Upgrading k8s cluster to 1.13.6

2019-06-22

Since I last posted, I’ve been focusing almost all of my “fun coding” time on contributing to the Kubernetes code base. You can see my contributions on my Github. I’ve been particularly focusing on the components of the code base owned by sig/node. It’s been rewarding and a great learning experience… but it does mean I haven’t been focusing on adding features to my personal Kubernetes cluster. And since that’s what I mainly blogged about, it also means I’ve been blogging less. While I hope to blog more about my k8s contributions in the future, I currently feel I should be 100% focused on writing and reviewing code.

However, while I’m not actively developing on my Kubernetes cluster, I still need to ensure I’m using a supported version without any known security issues. In this blog post, I outlined my schedule for upgrading my cluster and also promised to blog about the process. So I’m back posting :)

via GIPHY

In this blog post, I’ll talk about my experience upgrading my Kubernetes cluster from 1.12.7 to 1.13.6.

Upgrade schedule

In the aforementioned previous blog post, we outlined our cluster upgrade policy as the following:

If there is a patch release to address a security vulnerability, we will apply it immediately… Otherwise, we will check at the start of each month for if there is a new patch release for our minor version, and will apply it if so. On a quarterly cadence, we will check if there is a new minor version release, and update if necessary to ensure we are using one of the three latest minor versions.

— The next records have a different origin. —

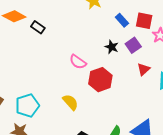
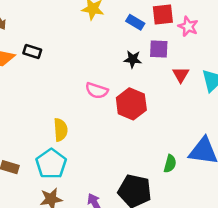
black rectangle: (38, 27) -> (32, 52), moved
purple square: (133, 45) -> (159, 49), turned -35
yellow semicircle: (70, 102) -> (61, 130), moved, turned 54

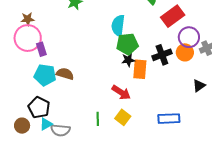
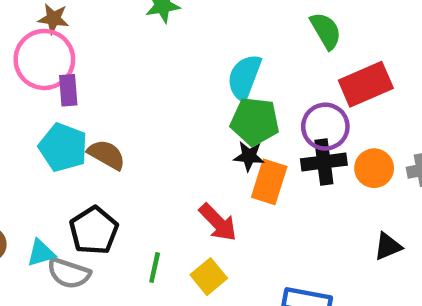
purple circle: (189, 37) -> (325, 127), moved
black pentagon: (39, 107) -> (94, 231), moved

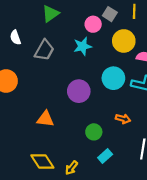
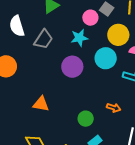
white semicircle: (15, 37) -> (17, 26), size x1.5
cyan circle: (113, 78) -> (106, 58), moved
purple circle: (79, 91) -> (72, 67), moved

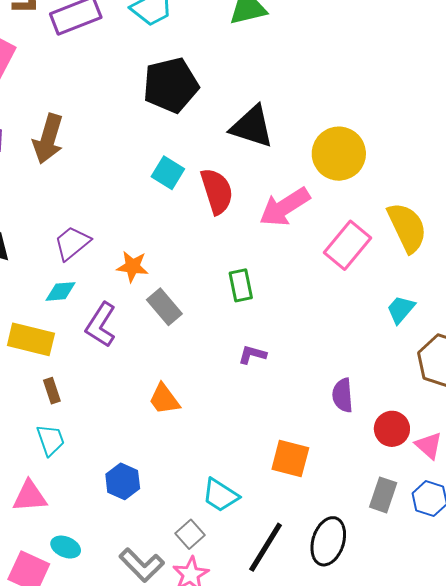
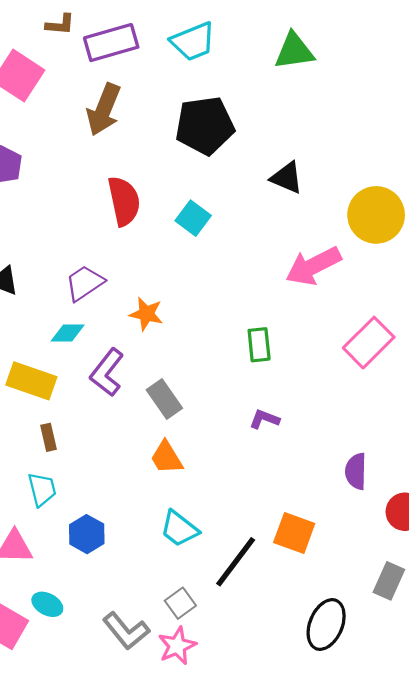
black triangle: (252, 127) -> (287, 178), size x0.7
brown arrow: (48, 139) -> (104, 110), moved
red semicircle: (217, 191) -> (124, 201), moved
pink rectangle: (347, 245) -> (369, 343), moved
gray rectangle: (164, 307) -> (164, 399), moved
blue hexagon: (123, 481) -> (87, 534), moved
cyan trapezoid: (220, 495) -> (179, 529), moved
black line: (266, 547) -> (236, 562), moved

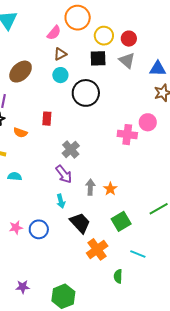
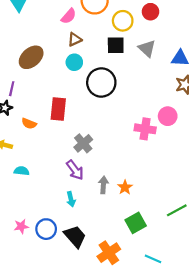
red circle: (129, 39) -> (150, 12), moved
red rectangle: (47, 119) -> (58, 109), size x1.5
black trapezoid: (80, 223) -> (75, 236), moved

Currently, our cluster is running 1.12.7. Recently, k8s announced CVE-2019-11246, which impacts all 1.12.x clusters below 1.12.9. So we need to upgrade to at least 1.12.9.

However, with release of of k8s 1.15 this week, 1.12 is moving out of support window (i.e. 1.12.10 will be the last patch release). As a result, we decided to upgrade to 1.13.x. We need to upgrade to 1.13.6 to get the fix for the previously mentioned CVE.

As a reminder, because we use kops to manage our cluster, Kops support for different minor versions dictates which minor versions we can use. Kops 1.13 is in beta, and I feel comfortable using it to deploy our cluster. However, Kops 1.14 is still in alpha, so I’m not yet comfortable using it, and thus we’re blocked from upgrading all the way to 1.14.x. So 1.13.6 it is!

Upgrade experience

Overall, the upgrade experience was smooth! At this point, the 1.13.x release has been out for a long time and is pretty stable. Furthermore, the new functionality added in 1.13 does not have a substantial impact on the applications running on our cluster nor on the way we manage our cluster.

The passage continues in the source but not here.